Regulation and Risk Mitigation in the Age of AI | India
The exciting possibilities of AI come with their fair share of risks. In this Expert Focus interview with Rolanda Yung-Hoi, Hemant Krishna, a partner in Shardul Amarchand Mangaldas & Co’s Technology and Corporate M&A practice, throws light on how regulations address these and how risks associated with AI can be mitigated.
Defining AI and the Risks It Poses
Hemant begins by addressing the challenge of defining artificial intelligence (AI) for regulatory purposes. He highlights various international perspectives on AI definitions, including those from the OECD, the United States, the EU AI Act, and the United Kingdom’s National Security and Investment Act of 2021. In India, despite the absence of specific legislation, the National Strategy for AI conceptualises AI as a constellation of technologies enabling machines to act with higher intelligence levels.
The discussion then delves into the risks associated with AI, such as privacy concerns arising from vast data requirements, biases in algorithms, explainability and transparency issues, accountability challenges, intellectual property-related risks, fake content generation, and concentration of power leading to antitrust issues.
India’s Approach to AI Regulation
When examining the regulatory landscape in India, Hemant notes that, currently, there is no specific AI law. However, he points out the government’s long-standing interest in promoting AI and mentions committees and approach documents that have paved the way for potential future regulation. Hemant also touches upon sector-specific frameworks and the impending Digital India Act, which aims to define and regulate high-risk AI systems.
The discussion turns to the Indian judiciary’s stance on AI, with Hemant highlighting instances where AI has been referenced in court cases, albeit incidentally. He anticipates that substantive AI-related legal issues will emerge in Indian courts given the increasing adoption of AI.

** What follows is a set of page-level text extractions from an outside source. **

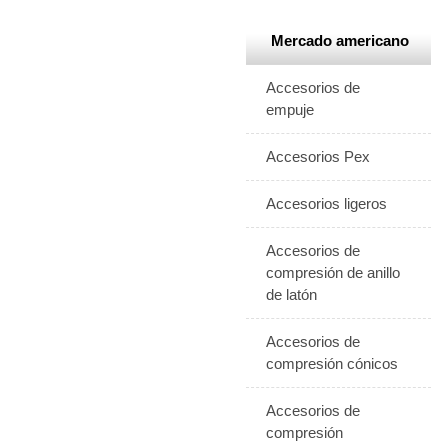
Mercado americano
Accesorios de
empuje
Accesorios Pex
Accesorios ligeros
Accesorios de
compresión de anillo
de latón
Accesorios de
compresión cónicos
Accesorios de
compresión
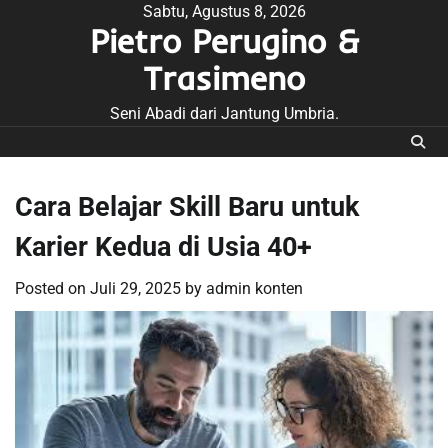
Skip
Sabtu, Agustus 8, 2026
Pietro Perugino &
to
content
Trasimeno
Seni Abadi dari Jantung Umbria.
Cara Belajar Skill Baru untuk
Karier Kedua di Usia 40+
Posted on
Juli 29, 2025
by
admin konten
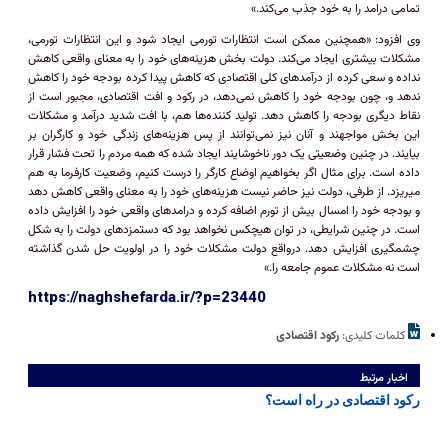
تمامی درامد را به خود جذب می‌کند.»
وی افزود: «همچنین ممکن است انتظارات تورمی ایجاد شود و این انتظارات تورمی،
مشکلات بیشتری ایجاد می‌کند. دولت بخش هزینه‌های خود را به معنای واقعی کاهش
نداده و سعی کرده از درآمد‌های کلی اقتصادی که کاهش پیدا کرده بودجه خود را کاهش
ندهد و، چون بودجه خود را کاهش نمی‌دهد، در رکود و افت اقتصادی، مجبور است از
نقاط دیگری بودجه را کاهش دهد. تولید کننده‌ها هم، با افت شدید درآمد و مشکلات
این بخش مواجهند و آنان نیز نمی‌توانند از پس هزینه‌های زندگی خود و کارگران بر
بیایند. در چنین وضعیتی یک دور ناخوشایند ایجاد شده که همه مردم را تحت فشار قرار
داده است. برای مثال اگر بخواهیم اوضاع کارگر را درست کنیم، وضعیت کارفرما به هم
میریزد. از طرفی، دولت نیز حاضر نیست هزینه‌های خود را به معنای واقعی کاهش دهد
و بودجه خود را امسال بیش از تورم اضافه کرده و درامد‌های واقعی خود را افزایش داده
است. در چنین شرایطی، در توان هیچکس نخواهد بود که دستمزد‌های دولت را به شکل
چشمگیری افزایش دهد. درواقع دولت مشکلات خود را در اولویت حل شدن گذاشته
است نه مشکلات عموم جامعه را.»
https://naghshefarda.ir/?p=23440
کلمات کلیدی:
رکود اقتصادی
اخبار مرتبط
رکود اقتصادی در راه است؟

Data, Intellectual Property and AI
The conversation then explores the intersection between AI and data, emphasising the pivotal role of data in AI functionality. Hemant discusses the three types of data crucial to AI: training data, input data, and output data. He also notes the upcoming Digital Personal Data Protection Act, 2023, which will govern the processing of personal data in India.
Hemant sheds light on the challenges associated with protecting works generated with AI, particularly in the context of intellectual property. Copyright and patent protection for AI-generated content face hurdles, but he mentions potential legislative modifications recommended by the Parliamentary Standing Committee.
AI and Cybersecurity
The podcast concludes with a discussion on AI’s impact on cybersecurity, including risks associated with phishing attacks and data poisoning. Hemant suggests multi-dimensional risk mitigation strategies, including advanced AI-based detection tools, encryption methods, and employee training programmes.